Yes, there are design warts. There are also RFCs to iron them out. (I opened one recently to deprecate MCRYPT_RAND so people can stop generating weak random IVs in their crypto libraries one day).
Personally, I spend a lot of my free time opening issues and submitting pull requests to PHP projects on github to increase the likelihood of a budding developer being exposed to better code.
I don't think this is a bad decision, but I'm sure that it's not the optimal solution, either. I chose PHP just for the sake of rapid prototyping. I actually planned to rewrite the complete server-side code in Node.js or Go, but haven't managed to do so yet.
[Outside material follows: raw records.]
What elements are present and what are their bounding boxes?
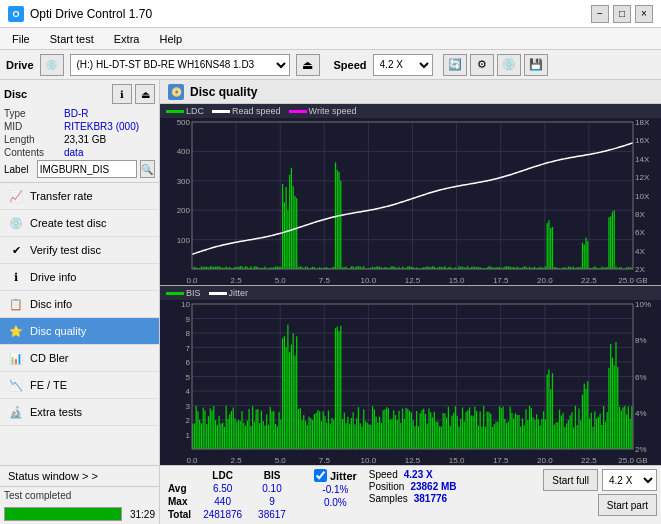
ldc-legend-color: [166, 110, 184, 113]
progress-time: 31:29: [130, 509, 155, 520]
nav-cd-bler[interactable]: 📊 CD Bler: [0, 345, 159, 372]
disc-info-nav-icon: 📋: [8, 296, 24, 312]
nav-transfer-rate-label: Transfer rate: [30, 190, 93, 202]
bottom-chart-canvas: [160, 300, 661, 465]
status-window-label: Status window > >: [8, 470, 98, 482]
nav-extra-tests-label: Extra tests: [30, 406, 82, 418]
nav-create-test-disc-label: Create test disc: [30, 217, 106, 229]
left-panel: Disc ℹ ⏏ Type BD-R MID RITEKBR3 (000) Le…: [0, 80, 160, 524]
read-speed-legend-color: [212, 110, 230, 113]
refresh-icon[interactable]: 🔄: [443, 54, 467, 76]
samples-value: 381776: [414, 493, 447, 504]
nav-items: 📈 Transfer rate 💿 Create test disc ✔ Ver…: [0, 183, 159, 426]
nav-disc-quality[interactable]: ⭐ Disc quality: [0, 318, 159, 345]
type-label: Type: [4, 108, 64, 119]
nav-disc-quality-label: Disc quality: [30, 325, 86, 337]
write-speed-legend-label: Write speed: [309, 106, 357, 116]
disc-title: Disc: [4, 88, 27, 100]
position-row: Position 23862 MB: [369, 481, 457, 492]
disc-mid-row: MID RITEKBR3 (000): [4, 121, 155, 132]
drive-icon: 💿: [40, 54, 64, 76]
drive-label: Drive: [6, 59, 34, 71]
menu-help[interactable]: Help: [155, 32, 186, 46]
progress-row: Test completed: [0, 487, 159, 504]
write-speed-legend-color: [289, 110, 307, 113]
total-row-label: Total: [164, 508, 195, 521]
samples-label: Samples: [369, 493, 408, 504]
start-full-button[interactable]: Start full: [543, 469, 598, 491]
nav-disc-info[interactable]: 📋 Disc info: [0, 291, 159, 318]
menubar: File Start test Extra Help: [0, 28, 661, 50]
mid-value: RITEKBR3 (000): [64, 121, 139, 132]
disc-icon2[interactable]: 💿: [497, 54, 521, 76]
titlebar: O Opti Drive Control 1.70 − □ ×: [0, 0, 661, 28]
cd-bler-icon: 📊: [8, 350, 24, 366]
menu-extra[interactable]: Extra: [110, 32, 144, 46]
start-part-row: Start part: [598, 494, 657, 516]
bis-avg: 0.10: [250, 482, 294, 495]
nav-fe-te[interactable]: 📉 FE / TE: [0, 372, 159, 399]
speed-stat-value: 4.23 X: [404, 469, 433, 480]
length-label: Length: [4, 134, 64, 145]
speed-dropdown-select[interactable]: 4.2 X: [602, 469, 657, 491]
extra-tests-icon: 🔬: [8, 404, 24, 420]
right-buttons: Start full 4.2 X Start part: [543, 469, 657, 516]
max-row-label: Max: [164, 495, 195, 508]
nav-drive-info-label: Drive info: [30, 271, 76, 283]
disc-info-icon[interactable]: ℹ: [112, 84, 132, 104]
bis-legend-item: BIS: [166, 288, 201, 298]
speed-pos-samples: Speed 4.23 X Position 23862 MB Samples 3…: [369, 469, 457, 504]
nav-verify-test-disc[interactable]: ✔ Verify test disc: [0, 237, 159, 264]
disc-eject-icon[interactable]: ⏏: [135, 84, 155, 104]
jitter-avg: -0.1%: [314, 484, 357, 495]
disc-label-icon[interactable]: 🔍: [140, 160, 155, 178]
close-button[interactable]: ×: [635, 5, 653, 23]
maximize-button[interactable]: □: [613, 5, 631, 23]
jitter-legend-label: Jitter: [229, 288, 249, 298]
speed-select[interactable]: 4.2 X: [373, 54, 433, 76]
jitter-checkbox[interactable]: [314, 469, 327, 482]
disc-header: Disc ℹ ⏏: [4, 84, 155, 104]
nav-transfer-rate[interactable]: 📈 Transfer rate: [0, 183, 159, 210]
bis-legend-label: BIS: [186, 288, 201, 298]
menu-start-test[interactable]: Start test: [46, 32, 98, 46]
position-value: 23862 MB: [410, 481, 456, 492]
create-test-disc-icon: 💿: [8, 215, 24, 231]
fe-te-icon: 📉: [8, 377, 24, 393]
menu-file[interactable]: File: [8, 32, 34, 46]
progress-bar-outer: [4, 507, 122, 521]
ldc-legend-item: LDC: [166, 106, 204, 116]
settings-icon[interactable]: ⚙: [470, 54, 494, 76]
disc-label-row: Label 🔍: [4, 160, 155, 178]
mid-label: MID: [4, 121, 64, 132]
drivebar: Drive 💿 (H:) HL-DT-ST BD-RE WH16NS48 1.D…: [0, 50, 661, 80]
read-speed-legend-item: Read speed: [212, 106, 281, 116]
nav-disc-info-label: Disc info: [30, 298, 72, 310]
status-window-button[interactable]: Status window > >: [0, 466, 159, 487]
status-section: Status window > > Test completed 31:29: [0, 465, 159, 524]
nav-extra-tests[interactable]: 🔬 Extra tests: [0, 399, 159, 426]
status-text: Test completed: [4, 490, 71, 501]
nav-drive-info[interactable]: ℹ Drive info: [0, 264, 159, 291]
minimize-button[interactable]: −: [591, 5, 609, 23]
bis-header: BIS: [250, 469, 294, 482]
start-part-button[interactable]: Start part: [598, 494, 657, 516]
eject-button[interactable]: ⏏: [296, 54, 320, 76]
disc-section: Disc ℹ ⏏ Type BD-R MID RITEKBR3 (000) Le…: [0, 80, 159, 183]
stats-controls: LDC BIS Avg 6.50 0.10 Max 440 9 T: [160, 465, 661, 524]
jitter-check-label: Jitter: [330, 470, 357, 482]
disc-label-input[interactable]: [37, 160, 137, 178]
drive-toolbar-icons: 🔄 ⚙ 💿 💾: [443, 54, 548, 76]
ldc-max: 440: [195, 495, 250, 508]
right-panel: 📀 Disc quality LDC Read speed Write spee…: [160, 80, 661, 524]
app-icon: O: [8, 6, 24, 22]
jitter-check-row: Jitter: [314, 469, 357, 482]
drive-select[interactable]: (H:) HL-DT-ST BD-RE WH16NS48 1.D3: [70, 54, 290, 76]
stats-table: LDC BIS Avg 6.50 0.10 Max 440 9 T: [164, 469, 310, 521]
contents-value: data: [64, 147, 83, 158]
nav-create-test-disc[interactable]: 💿 Create test disc: [0, 210, 159, 237]
app-title: Opti Drive Control 1.70: [30, 7, 152, 21]
ldc-total: 2481876: [195, 508, 250, 521]
save-icon[interactable]: 💾: [524, 54, 548, 76]
transfer-rate-icon: 📈: [8, 188, 24, 204]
If you downvoted, feel free to share your opinion on why this is wrong. I could care less about the votes, I want to hear your discussion! Why would you use PHP?
Here's an excerpt from a Facebook engineer explaining why we still use PHP: "The reason Facebook hasn't migrated away from PHP is because it has incumbent inertia (it's what's there) and Facebook's engineers have managed to work around many of its flaws through a combination of patches at all levels of the stack and excellent internal discipline via code convention and style - the worst attributes of the language are avoided and coding style is rigidly enforced through a fairly tight culture of code review"
You answered the question yourself. If someone is a wizard in PHP, then they should use PHP. People that get caught up in the decision of what language to use don't ship code. Shipped code > language decision circle jerks.
I'm not a habitual PHP user, and I have perturbed many electrons on why I wouldn't use it for nontrivial projects, but I could slam out something for which I don't care about security or performance in a very short period of time.
Rails, Play, etc. have some friction; Sinatra makes you reinvent a lot of wheels. You really can just fart something out in PHP very rapidly.
I downvoted because you make grandiose claims without any real, non-FUD sources beyond you work at Facebook. You just say there are "BETTER THINGS!!!" without listing at least one and why.
1) From a productivity standpoint PHP is pretty hard to beat in general....if you already know PHP.
2) A poor craftsman blames the tool.
3) PHP's inertia extends to the entire ecosystem really, not just the tool.
You mean that the backend should have been based on parse.com and not be written in PHP? Well, there are several reasons I didn't do this: (a) I wasn't familiar with parse.com (b) PHP code is independent from a single commercial provider (c) you can easily host the PHP code on Heroku etc. (d) I wasn't really sure if parse.com was appropriate for more complex tasks, encryption, etc.